Business NZ’s executive director John Carnegie told Bloomberg he believes Ardern needs to balance her goals with affordability, stating, “It’s completely appropriate to have a focus on reducing carbon emissions, but there needs to be an open and transparent public conversation about the policies and how they are delivered.”

The coalition deal outlined a few steps towards achieving this, including investing more in solar, which currently only provides 0.1% of the country’s energy. Ardern’s plans also include switching the electricity grid to renewable energy, investing more funds into rail transport, and switching all government vehicles to green fuel within a decade.

Zero net emissions by 2050

Beyond powering the country’s electricity grid with 100% green energy, Ardern also wants to reach zero net emissions by 2050. This ambitious goal is very much in line with her focus on climate change throughout the course of her campaign. Environmental issues were one of her top priorities from the start, which increased her appeal with young voters and helped her become one of the youngest world leaders at only 37.

Reaching zero net emissions would require overcoming challenging issues like eliminating fossil fuels in vehicles. Ardern hasn’t outlined a plan for reaching this goal, but has suggested creating an independent commission to aid in the transition to a lower carbon economy.

She also set a goal of doubling the number of trees the country plants per year to 100 million, a goal she says is “absolutely achievable” using land that is marginal for farming animals.

Greenpeace New Zealand climate and energy campaigner Amanda Larsson believes that phasing out fossil fuels should be a priority for the new prime minister. She says that in order to reach zero net emissions, Ardern “must prioritize closing down coal, putting a moratorium on new fossil fuel plants, building more wind infrastructure, and opening the playing field for household and community solar.”

A worldwide shift to renewable energy

Addressing climate change is becoming more of a priority around the world and many governments are assessing how they can reduce their reliance on fossil fuels and switch to environmentally-friendly energy sources. Sustainable energy is becoming an increasingly profitable industry, giving companies more of an incentive to invest.

Ardern isn’t alone in her climate concerns, as other prominent world leaders like Justin Trudeau and Emmanuel Macron have made renewable energy a focus of their campaigns. She isn’t the first to set ambitious goals, either.

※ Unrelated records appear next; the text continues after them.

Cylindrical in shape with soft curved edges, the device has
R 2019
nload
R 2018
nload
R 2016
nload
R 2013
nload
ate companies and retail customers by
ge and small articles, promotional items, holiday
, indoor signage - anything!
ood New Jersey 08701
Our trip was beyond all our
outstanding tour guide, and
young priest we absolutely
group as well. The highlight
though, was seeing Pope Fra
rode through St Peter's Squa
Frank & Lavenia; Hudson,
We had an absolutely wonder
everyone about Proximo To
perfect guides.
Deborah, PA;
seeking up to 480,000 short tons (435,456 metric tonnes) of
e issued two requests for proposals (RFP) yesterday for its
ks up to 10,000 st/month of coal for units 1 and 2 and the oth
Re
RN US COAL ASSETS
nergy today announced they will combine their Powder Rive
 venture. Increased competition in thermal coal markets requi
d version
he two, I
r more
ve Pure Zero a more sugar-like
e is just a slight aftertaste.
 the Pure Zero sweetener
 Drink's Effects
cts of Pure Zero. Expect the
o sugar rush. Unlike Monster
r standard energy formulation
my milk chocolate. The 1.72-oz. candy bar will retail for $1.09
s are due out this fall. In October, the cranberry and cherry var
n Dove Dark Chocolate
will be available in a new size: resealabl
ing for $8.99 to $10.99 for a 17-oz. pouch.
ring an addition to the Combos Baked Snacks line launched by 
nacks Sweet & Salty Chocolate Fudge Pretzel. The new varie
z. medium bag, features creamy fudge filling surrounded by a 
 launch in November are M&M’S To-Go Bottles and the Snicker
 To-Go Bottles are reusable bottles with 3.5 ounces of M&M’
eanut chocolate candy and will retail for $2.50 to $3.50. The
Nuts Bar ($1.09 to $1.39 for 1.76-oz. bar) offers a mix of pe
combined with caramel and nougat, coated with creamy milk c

Sweden and Norway share New Zealand’s goal of net zero emissions by 2045 and 2030, respectively.

Scotland already sources more than half of its electricity from renewable sources and aims to fully transition by 2020, while France announced plans in September to stop fossil fuel production by 2040. This would make it the first country to do so, and the first to end the sale of gasoline and diesel vehicles.

Many parts of the world still rely heavily on coal, but if these countries are successful in phasing out fossil fuels and transitioning to renewable resources, it could serve as a turning point. As other world leaders see that switching to sustainable energy is possible – and profitable – it could be the start of a worldwide shift towards environmentally-friendly energy.